▶ **Exercise prompt**:
Reading the listing that follows, count the lines where "para" appears, and answer with only that count.

▶ **Data for review**:
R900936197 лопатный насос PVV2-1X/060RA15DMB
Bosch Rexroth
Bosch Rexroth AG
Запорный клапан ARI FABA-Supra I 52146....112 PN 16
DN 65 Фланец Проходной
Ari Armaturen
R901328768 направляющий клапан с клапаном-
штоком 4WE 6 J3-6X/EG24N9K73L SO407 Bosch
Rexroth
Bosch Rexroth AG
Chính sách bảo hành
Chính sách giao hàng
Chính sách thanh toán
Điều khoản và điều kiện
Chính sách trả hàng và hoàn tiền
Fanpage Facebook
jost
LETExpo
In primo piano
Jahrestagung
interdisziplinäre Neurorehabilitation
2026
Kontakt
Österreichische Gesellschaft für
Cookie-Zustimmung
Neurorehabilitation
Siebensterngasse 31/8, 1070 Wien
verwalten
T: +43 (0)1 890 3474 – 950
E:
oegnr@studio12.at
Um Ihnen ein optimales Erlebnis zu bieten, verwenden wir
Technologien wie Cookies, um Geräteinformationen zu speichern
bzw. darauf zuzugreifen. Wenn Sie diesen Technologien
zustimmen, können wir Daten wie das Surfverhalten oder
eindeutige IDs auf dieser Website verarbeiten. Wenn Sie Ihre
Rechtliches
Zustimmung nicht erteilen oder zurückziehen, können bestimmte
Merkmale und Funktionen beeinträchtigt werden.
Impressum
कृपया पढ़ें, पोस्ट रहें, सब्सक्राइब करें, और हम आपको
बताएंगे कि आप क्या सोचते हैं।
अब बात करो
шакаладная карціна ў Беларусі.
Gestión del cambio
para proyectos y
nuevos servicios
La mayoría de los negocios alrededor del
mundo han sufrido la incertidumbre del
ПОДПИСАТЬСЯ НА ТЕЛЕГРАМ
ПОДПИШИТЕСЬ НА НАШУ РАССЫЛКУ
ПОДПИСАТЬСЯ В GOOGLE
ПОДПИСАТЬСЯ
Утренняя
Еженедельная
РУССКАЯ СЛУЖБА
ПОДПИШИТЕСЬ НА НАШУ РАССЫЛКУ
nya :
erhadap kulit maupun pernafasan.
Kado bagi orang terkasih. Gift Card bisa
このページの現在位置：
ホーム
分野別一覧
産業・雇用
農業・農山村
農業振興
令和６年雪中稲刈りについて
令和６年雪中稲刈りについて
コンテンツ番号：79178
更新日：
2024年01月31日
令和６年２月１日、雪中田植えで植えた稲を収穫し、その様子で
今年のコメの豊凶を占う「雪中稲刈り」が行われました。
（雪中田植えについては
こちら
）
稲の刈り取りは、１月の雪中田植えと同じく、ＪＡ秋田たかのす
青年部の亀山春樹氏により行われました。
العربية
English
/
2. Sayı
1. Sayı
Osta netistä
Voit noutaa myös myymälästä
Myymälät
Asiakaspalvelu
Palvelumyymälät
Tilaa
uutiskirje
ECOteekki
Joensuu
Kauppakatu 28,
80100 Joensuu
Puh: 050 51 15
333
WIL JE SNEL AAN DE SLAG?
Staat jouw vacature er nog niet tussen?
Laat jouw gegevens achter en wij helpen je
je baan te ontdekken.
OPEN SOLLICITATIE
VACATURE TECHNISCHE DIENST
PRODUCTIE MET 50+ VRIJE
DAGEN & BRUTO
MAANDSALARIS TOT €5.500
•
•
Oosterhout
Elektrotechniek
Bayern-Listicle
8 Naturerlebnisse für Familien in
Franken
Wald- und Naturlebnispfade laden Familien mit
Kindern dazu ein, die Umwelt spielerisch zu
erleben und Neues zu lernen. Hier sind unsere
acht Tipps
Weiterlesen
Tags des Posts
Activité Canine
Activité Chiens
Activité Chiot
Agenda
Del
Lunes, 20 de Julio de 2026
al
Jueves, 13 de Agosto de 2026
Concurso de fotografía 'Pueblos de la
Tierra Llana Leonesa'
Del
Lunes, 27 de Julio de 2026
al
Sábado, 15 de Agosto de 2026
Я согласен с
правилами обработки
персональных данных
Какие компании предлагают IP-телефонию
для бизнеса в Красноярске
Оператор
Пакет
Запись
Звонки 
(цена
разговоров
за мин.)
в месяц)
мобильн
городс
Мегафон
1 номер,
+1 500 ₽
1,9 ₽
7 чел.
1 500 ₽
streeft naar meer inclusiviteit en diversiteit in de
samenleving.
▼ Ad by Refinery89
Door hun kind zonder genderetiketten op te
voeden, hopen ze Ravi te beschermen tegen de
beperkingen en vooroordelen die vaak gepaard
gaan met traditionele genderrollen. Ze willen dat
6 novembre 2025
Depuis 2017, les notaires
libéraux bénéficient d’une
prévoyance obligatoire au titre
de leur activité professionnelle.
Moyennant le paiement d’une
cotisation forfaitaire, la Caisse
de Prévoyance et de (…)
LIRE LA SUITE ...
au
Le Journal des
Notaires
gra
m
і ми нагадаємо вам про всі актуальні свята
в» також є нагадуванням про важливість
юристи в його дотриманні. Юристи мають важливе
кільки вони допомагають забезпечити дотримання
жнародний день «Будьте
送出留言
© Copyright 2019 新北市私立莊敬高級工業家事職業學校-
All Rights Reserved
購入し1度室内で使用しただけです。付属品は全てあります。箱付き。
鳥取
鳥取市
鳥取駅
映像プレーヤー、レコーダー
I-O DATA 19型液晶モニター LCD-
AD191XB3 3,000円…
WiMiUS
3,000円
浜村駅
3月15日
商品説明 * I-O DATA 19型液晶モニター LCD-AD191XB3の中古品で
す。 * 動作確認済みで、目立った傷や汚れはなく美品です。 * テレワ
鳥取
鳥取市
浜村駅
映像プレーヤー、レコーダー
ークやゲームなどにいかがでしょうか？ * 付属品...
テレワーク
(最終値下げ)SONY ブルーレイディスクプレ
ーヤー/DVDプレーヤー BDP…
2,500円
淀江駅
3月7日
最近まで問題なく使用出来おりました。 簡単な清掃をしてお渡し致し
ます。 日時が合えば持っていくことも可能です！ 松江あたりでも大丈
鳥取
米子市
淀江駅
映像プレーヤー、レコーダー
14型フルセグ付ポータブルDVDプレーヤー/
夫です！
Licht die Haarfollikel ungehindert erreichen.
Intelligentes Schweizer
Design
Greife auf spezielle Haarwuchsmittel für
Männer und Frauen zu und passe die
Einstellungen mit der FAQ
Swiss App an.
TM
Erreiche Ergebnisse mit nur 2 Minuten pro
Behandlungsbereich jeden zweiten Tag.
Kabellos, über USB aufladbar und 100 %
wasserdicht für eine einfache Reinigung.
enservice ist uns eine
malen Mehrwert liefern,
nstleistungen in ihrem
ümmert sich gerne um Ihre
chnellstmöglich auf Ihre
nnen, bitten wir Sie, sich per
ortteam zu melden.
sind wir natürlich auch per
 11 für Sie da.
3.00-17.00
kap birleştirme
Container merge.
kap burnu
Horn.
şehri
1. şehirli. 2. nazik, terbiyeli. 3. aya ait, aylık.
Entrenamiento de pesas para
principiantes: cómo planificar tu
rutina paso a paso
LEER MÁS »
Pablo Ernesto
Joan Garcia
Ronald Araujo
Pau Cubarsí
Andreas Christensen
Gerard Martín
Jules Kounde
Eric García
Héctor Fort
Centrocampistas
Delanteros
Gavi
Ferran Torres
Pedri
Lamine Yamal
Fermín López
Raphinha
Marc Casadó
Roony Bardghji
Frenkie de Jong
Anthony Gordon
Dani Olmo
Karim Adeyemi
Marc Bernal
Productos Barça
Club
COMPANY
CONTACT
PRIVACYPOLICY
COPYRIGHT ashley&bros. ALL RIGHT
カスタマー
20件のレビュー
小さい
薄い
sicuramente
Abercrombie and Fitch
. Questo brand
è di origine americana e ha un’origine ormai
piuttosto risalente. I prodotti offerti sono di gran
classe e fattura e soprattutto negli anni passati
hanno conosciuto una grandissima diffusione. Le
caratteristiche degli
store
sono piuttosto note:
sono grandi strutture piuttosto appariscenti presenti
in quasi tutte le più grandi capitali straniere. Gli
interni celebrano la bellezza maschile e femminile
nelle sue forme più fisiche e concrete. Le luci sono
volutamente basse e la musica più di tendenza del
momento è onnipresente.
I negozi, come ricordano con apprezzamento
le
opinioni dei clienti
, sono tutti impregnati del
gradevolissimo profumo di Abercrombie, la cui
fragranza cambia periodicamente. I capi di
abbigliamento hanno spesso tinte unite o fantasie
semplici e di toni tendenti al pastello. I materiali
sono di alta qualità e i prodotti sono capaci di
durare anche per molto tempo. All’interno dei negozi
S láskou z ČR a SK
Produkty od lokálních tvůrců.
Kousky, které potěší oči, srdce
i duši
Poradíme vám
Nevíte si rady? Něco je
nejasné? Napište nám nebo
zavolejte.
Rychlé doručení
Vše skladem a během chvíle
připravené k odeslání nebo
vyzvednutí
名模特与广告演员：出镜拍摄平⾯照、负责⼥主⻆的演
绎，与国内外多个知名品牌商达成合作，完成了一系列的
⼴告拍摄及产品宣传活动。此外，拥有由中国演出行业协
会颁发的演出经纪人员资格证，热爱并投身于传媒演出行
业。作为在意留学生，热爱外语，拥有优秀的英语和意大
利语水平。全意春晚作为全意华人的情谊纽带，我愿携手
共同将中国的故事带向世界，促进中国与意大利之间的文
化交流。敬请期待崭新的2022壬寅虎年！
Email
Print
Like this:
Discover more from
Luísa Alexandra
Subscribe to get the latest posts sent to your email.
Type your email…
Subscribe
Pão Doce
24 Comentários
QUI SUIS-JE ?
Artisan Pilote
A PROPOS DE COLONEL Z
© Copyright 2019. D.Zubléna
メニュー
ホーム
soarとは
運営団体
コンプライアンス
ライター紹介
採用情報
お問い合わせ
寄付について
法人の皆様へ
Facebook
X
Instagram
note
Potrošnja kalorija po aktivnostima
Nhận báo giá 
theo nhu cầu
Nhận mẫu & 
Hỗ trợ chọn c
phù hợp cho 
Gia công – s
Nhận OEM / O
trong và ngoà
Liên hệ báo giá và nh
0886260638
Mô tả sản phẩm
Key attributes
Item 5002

▶ **Problem solution**:
2